As the Capital Region’s local land trust, MHLC partners with hundreds of organizations and individuals in our three-county area. We work with volunteer committees, municipalities, non-profit organizations, businesses, and more to conserve and protect as much land as possible in Albany, Montgomery, and Schenectady Counties.
One of our most rewarding relationships has been with local scout groups. In 2016, we worked with Bethlehem Girl Scout Troop #1209 to plant trees in our Van Dyke Preserve. This year, we’re proud to share our work with two Life Scouts from Troop 58 Elsmere, Connor Roddy and Jacob Kantrowitz, on their Eagle Scout projects.
Jacob and Connor are scouts from the Bethlehem area who wanted to devote their projects to improving the MHLC preserves which benefit their local community.

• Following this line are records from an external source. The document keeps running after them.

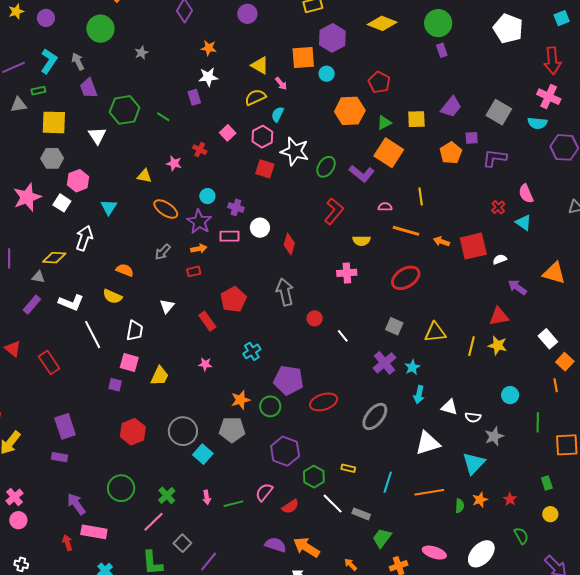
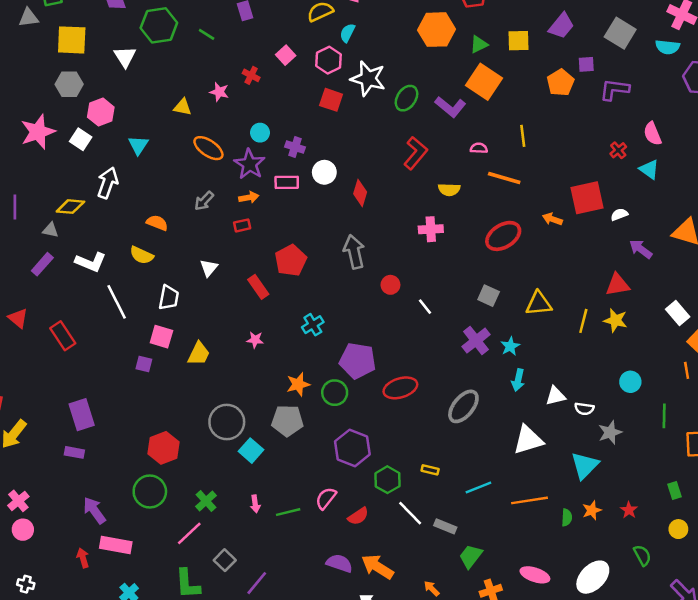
orange arrow: (441, 242) -> (552, 219), moved
white triangle: (449, 407) -> (555, 396), turned -30
red hexagon: (133, 432) -> (164, 448), moved
cyan line: (388, 482) -> (478, 488), turned 50

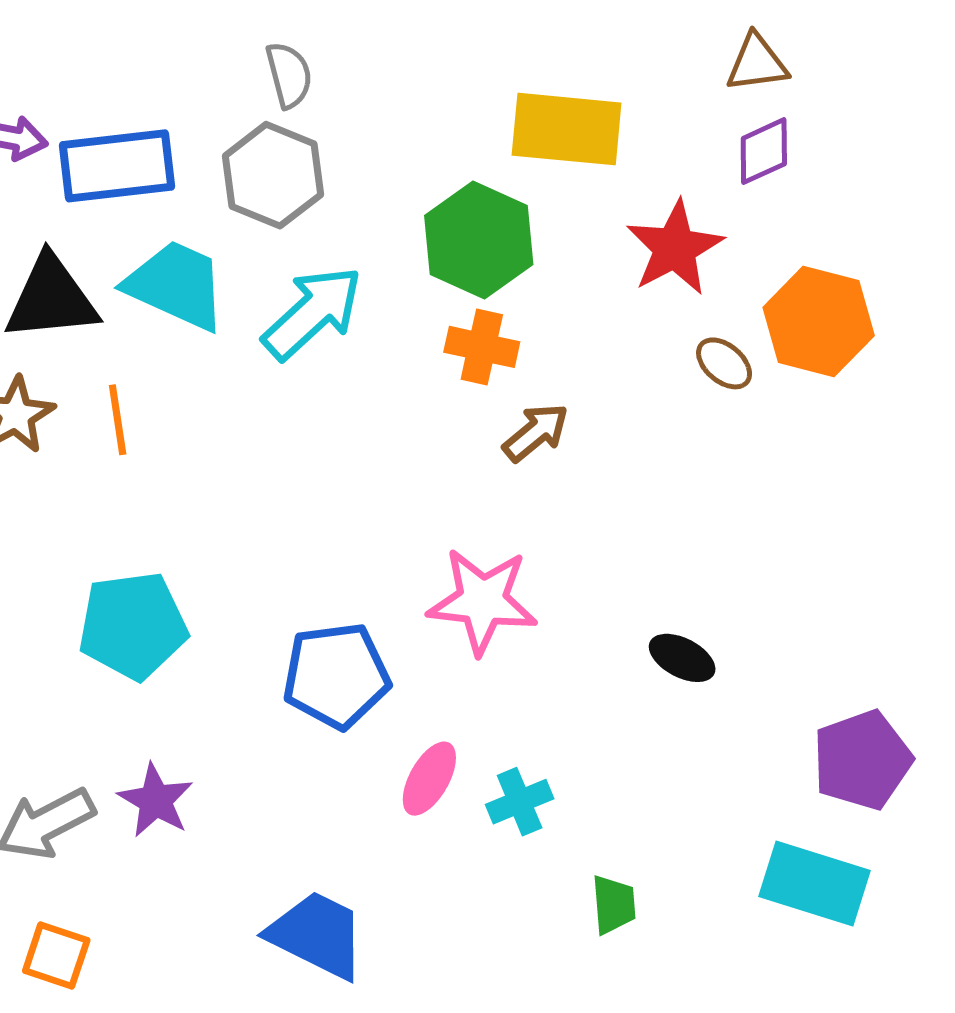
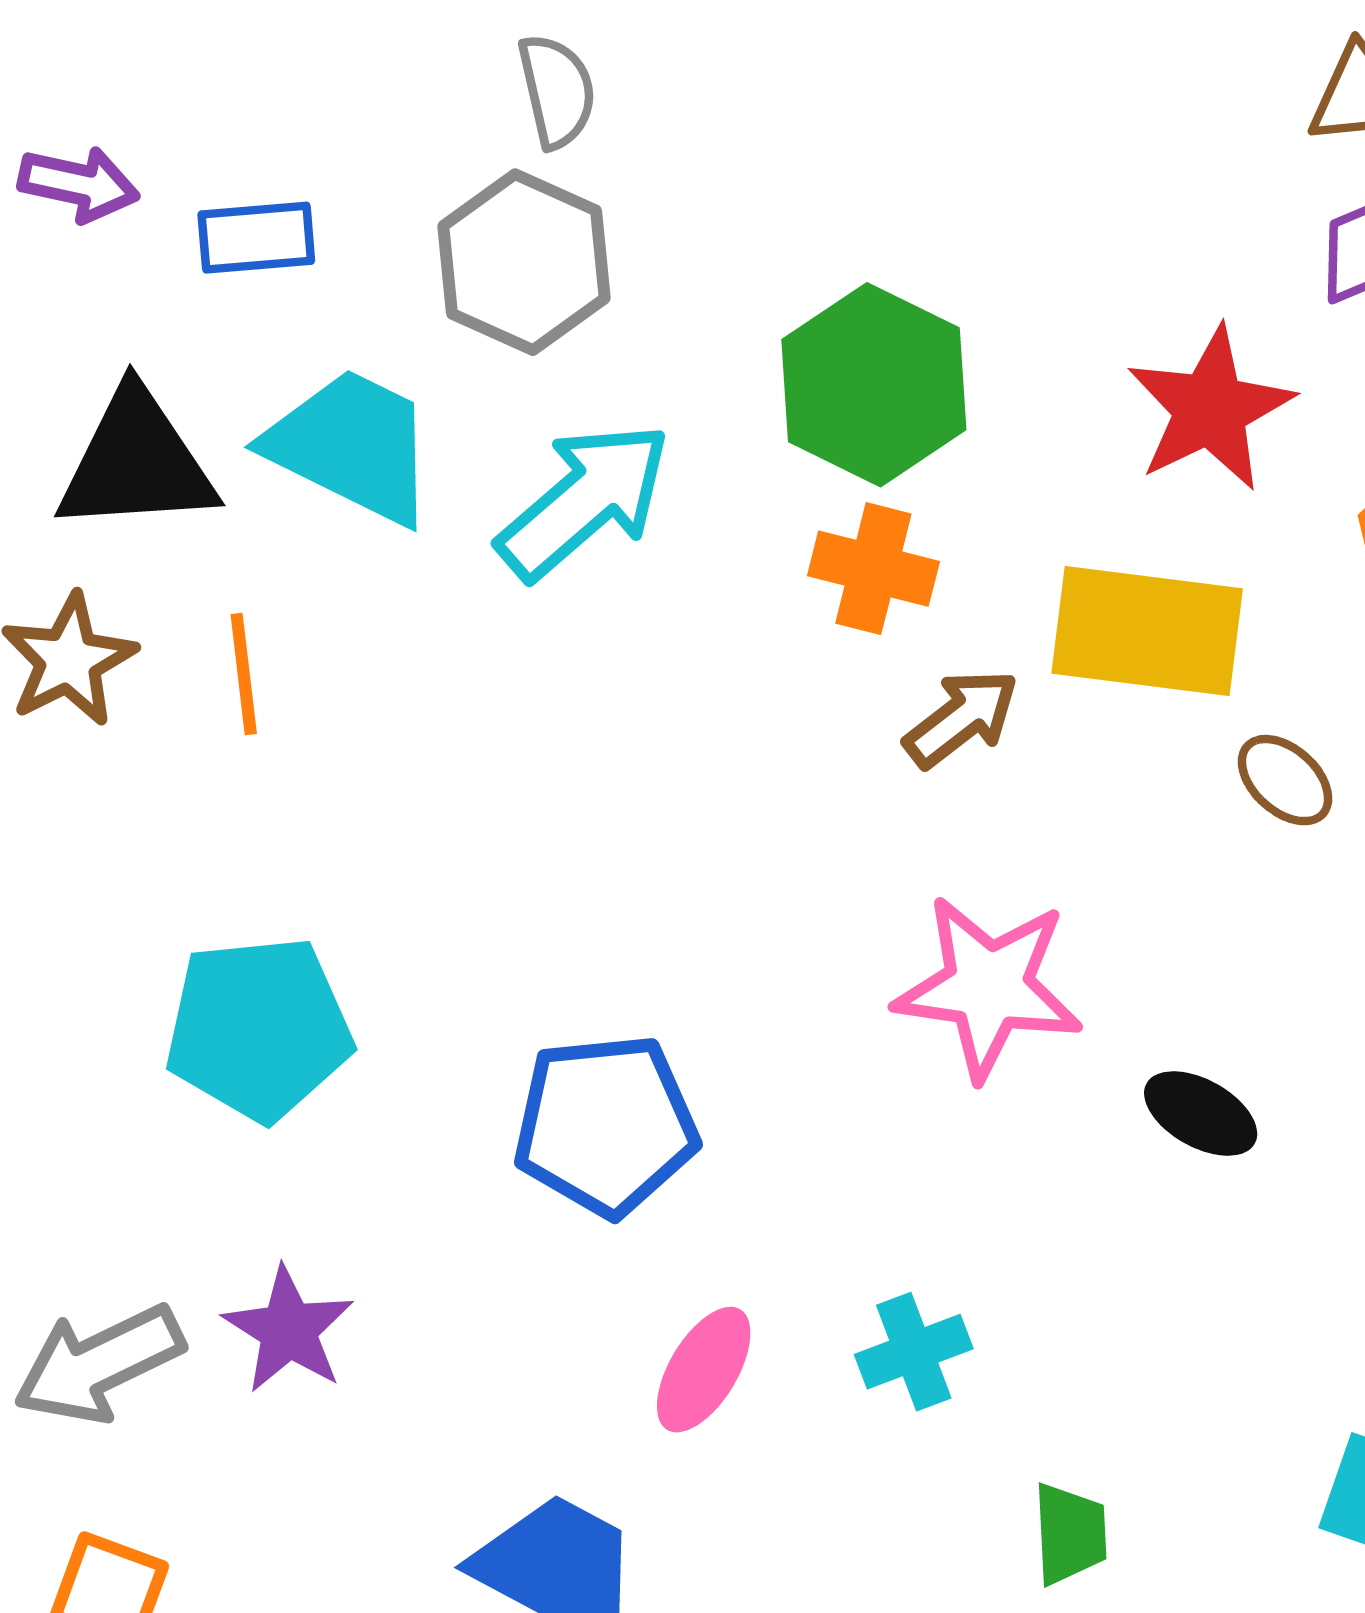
yellow rectangle: (567, 129) -> (1147, 631), moved
blue rectangle: (117, 166) -> (256, 238), size x0.6
brown ellipse: (724, 363) -> (1285, 780), moved
pink star: (482, 601) -> (988, 987), moved
pink ellipse: (429, 779) -> (704, 1370), moved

Jacob took on the challenge of improving trail bridges at the Swift Preserve. These bridges require replacement as they weather and age in Swift’s wetland conditions. Jacob organized a team of scouts to repair and create six bridges, even adding ramps to existing structures to allow for better cross-country skiing and snowshoeing on the trails in winter. His design allows for boardwalks to be moved throughout the seasons. This flexibility with placement will prevent erosion, a common problem in popular trails- especially in ever-changing wetlands, where water levels rise and fall throughout the year. Jacob hopes that more students and classes from Bethlehem schools will explore this Swift Preserve with these new bridges.
Connor focused his efforts on the Restifo Sanctuary, our small wetland preserve in Westerlo. This quiet preserve is a haven for waterfowl and forest-loving birds, and Connor built and installed six bird boxes. He generously donated an additional five bird boxes to be used in other MHLC preserve locations. These specially-designed boxes for different species are built to create the ideal nesting site for each specific species. Eastern bluebirds, white-breasted nuthatches, wood ducks, and northern flickers will all benefit from these new homes. Both permanent residents and migratory species will find Connor’s bird boxes, which provide spaces for the birds to settle, shelter to nest and lay, and protection from predation. In 2018, there will be opportunities for volunteers of all ages to monitor these boxes, watch for changes, and learn more about our community’s birds. If you are interested in volunteering and monitoring bird boxes, please email Stewardship and Volunteer Coordinator Sawyer Cresap at firstname.lastname@example.org.
“From start to finish, this project was a lot of fun and I learned a lot,” Connor said. “My experience from this project will help me be both a better individual and a better leader.”
Together, these scouts served over 200 hours on their projects, and engaged many other troop members, friends, and family members to lend a hand and improve and protect our local lands. In our 25th anniversary year, we are grateful to work alongside these scouts as they achieve the prestigious designation of Eagle Scout.